Task goal -> From the records below, output exactly the lines running from the line containing "AGP Picks (16, 10)" through the line containing "NMTC@mzgroup.us (29, 2278)", and no others.

____ Materials provided

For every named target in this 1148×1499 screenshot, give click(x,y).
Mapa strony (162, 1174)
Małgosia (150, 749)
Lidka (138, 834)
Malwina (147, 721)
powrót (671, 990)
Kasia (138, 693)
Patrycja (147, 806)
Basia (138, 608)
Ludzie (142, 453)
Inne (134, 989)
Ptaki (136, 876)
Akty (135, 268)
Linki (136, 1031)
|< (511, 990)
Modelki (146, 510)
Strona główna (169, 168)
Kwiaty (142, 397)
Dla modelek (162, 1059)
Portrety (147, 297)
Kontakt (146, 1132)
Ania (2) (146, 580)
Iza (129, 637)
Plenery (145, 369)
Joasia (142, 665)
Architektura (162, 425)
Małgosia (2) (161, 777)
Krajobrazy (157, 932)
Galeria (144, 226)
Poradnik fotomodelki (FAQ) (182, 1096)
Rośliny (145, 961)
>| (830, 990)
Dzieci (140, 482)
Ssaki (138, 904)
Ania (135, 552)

________
____ Materials provided

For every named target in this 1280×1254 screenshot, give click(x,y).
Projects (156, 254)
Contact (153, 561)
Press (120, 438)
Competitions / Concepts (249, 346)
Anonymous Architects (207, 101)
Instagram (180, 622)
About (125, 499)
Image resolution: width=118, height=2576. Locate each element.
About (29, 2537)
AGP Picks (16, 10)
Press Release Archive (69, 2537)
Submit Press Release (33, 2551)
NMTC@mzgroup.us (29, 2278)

________
____ Materials provided

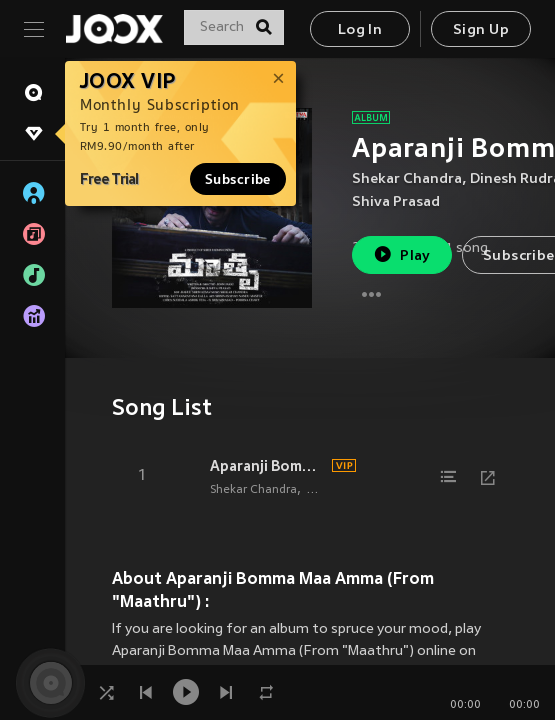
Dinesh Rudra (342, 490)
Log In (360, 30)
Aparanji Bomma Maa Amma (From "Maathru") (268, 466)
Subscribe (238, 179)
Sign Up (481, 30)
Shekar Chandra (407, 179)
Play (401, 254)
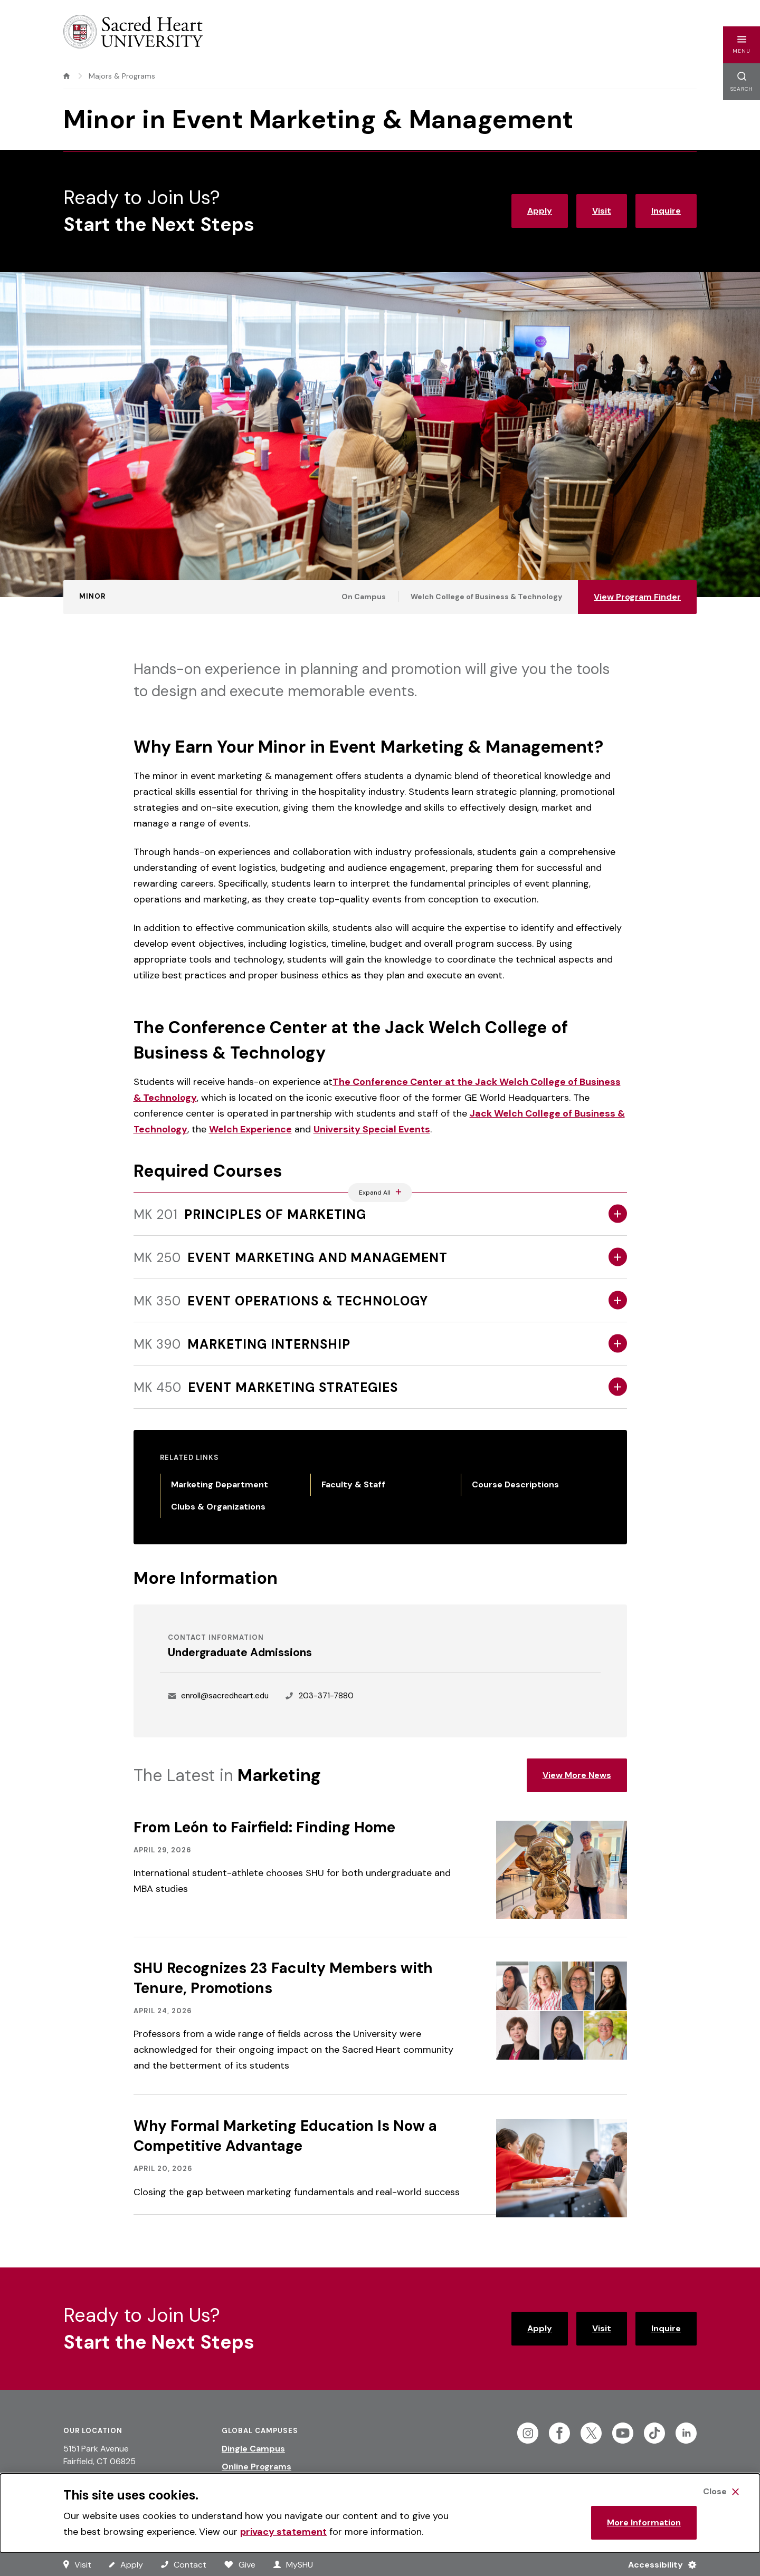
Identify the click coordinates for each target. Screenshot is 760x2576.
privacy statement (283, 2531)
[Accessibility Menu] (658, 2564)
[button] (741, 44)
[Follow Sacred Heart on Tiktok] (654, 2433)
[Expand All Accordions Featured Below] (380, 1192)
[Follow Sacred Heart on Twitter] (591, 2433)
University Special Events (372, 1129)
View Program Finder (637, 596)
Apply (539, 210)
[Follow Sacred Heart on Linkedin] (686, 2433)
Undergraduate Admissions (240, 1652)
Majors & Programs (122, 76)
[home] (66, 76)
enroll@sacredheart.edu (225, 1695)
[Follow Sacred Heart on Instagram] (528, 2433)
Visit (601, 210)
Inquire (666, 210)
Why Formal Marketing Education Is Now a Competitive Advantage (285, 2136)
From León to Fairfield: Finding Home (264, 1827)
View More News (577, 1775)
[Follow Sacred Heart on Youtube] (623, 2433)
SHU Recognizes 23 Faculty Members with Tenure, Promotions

________

Reply ->
AGP Picks (16, 10)
Press Release Archive (69, 2537)
Submit Press Release (33, 2551)
NMTC@mzgroup.us (29, 2278)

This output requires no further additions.